The significance of academic collaboration has garnered national attention. Research Infosource recently reported Memorial University ranked first among Canadian universities employing AI to advance medical science. This finding reinforces AI's growing role within research frameworks, as institutions increasingly embrace the technological capabilities of AI systems.
The momentum continued as AI entered the consumer sector. Apple’s eagerly awaited launch of Apple Intelligence introduced several generative AI features, integrated with enhanced user experience protocols—a process underscoring the brand's commitment to privacy. Nevertheless, the introduction was complicated by several high-profile misinformation incidents, with false attributions causing distress among major news organizations. Reporters Without Borders underscored this concern when stating, "This accident demonstrates generative AI services are still too immature to produce reliable information for the public and should not be allowed on the market for such uses."
Despite this setback, Apple showcased potential AI applications through initiatives to improve user engagement and data processing. The field of AI applications seemed limitless, with Nvidia’s Blackwell chip representing another industry breakthrough. Its capability to handle generative AI workflows remarkably with 25 times lower energy consumption compared to its predecessor illustrated the shift toward efficiency and green technology.
The rollout of Nvidia's innovations encountered some initial obstacles, described by CEO Jensen Huang as “100% Nvidia’s fault,” leading to delays. Nonetheless, the impact was felt significantly across the industry, prompting companies like Microsoft and Meta to scramble for acquisitions, affirming how hardware advancements can be just as consequential as software innovations.

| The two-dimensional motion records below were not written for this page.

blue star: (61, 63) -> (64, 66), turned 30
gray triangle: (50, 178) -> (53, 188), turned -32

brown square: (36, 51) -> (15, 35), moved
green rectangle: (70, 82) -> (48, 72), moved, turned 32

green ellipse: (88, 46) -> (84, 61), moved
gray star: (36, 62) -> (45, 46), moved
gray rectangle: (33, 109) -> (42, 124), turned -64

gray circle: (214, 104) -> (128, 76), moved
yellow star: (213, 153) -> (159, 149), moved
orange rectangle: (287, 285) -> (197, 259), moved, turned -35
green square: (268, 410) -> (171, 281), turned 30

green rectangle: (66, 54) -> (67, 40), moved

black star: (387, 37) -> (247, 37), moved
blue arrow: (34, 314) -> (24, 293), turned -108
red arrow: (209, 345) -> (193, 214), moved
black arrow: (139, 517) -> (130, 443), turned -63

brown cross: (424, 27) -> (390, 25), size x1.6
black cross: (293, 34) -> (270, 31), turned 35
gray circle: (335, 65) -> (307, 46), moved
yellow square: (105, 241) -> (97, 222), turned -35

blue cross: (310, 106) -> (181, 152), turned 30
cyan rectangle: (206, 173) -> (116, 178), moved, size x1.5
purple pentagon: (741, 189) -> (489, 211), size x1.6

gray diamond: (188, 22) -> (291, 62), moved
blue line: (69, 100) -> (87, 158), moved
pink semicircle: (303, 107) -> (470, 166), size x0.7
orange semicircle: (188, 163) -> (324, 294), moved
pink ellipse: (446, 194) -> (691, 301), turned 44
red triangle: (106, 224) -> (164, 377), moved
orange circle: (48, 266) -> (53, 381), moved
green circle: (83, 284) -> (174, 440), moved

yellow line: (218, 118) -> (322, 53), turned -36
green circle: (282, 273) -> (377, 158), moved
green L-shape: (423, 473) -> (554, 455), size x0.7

Then came Claude 3.5 Sonnet from Anthropic, which outperformed its predecessors through enhanced reasoning capabilities. The integration of features aimed at collaborative AI workflows provides glimpses of future interactions between humans and AI systems—one where AI can handle complex tasks autonomously.
The implementation of the EU AI Act also captured attention. Regarded as the world’s first comprehensive framework for regulating AI use and development, the Act necessitated companies to rethink their approach, adapting to new classifications and compliance requirements. James White, CTO at Calypso AI, noted, "The impact of organizations operating within the EU will likely depend on how the company is using the AI model and what risk category the use case falls under," demonstrating how regulatory shifts can influence the industry's direction.
Although the Act came with controversy due to potential loopholes, it solidified the necessity for accountability and transparency within the burgeoning AI sphere. OpenAI followed suit with its launch of the o1 model, revolutionizing reasoning processes through new APIs—offering users unprecedented control within scientific and programming capabilities.
With the rise of AI, societal concerns about data rights and ethical implementation took stage, especially highlighted by the rapid growth of Perplexity AI. Transitioning from startup to major player, its success was accompanied by significant debates over content ownership, prompting major legal battles.
This year remains pivotal, delineated by the movement toward specialized, thoughtful AI applications. Breaking barriers within traditional boundaries, fostering interdisciplinary collaboration, and introducing regulations reshaping the industry emerged as key themes underscoring the work required for innovation and responsibility.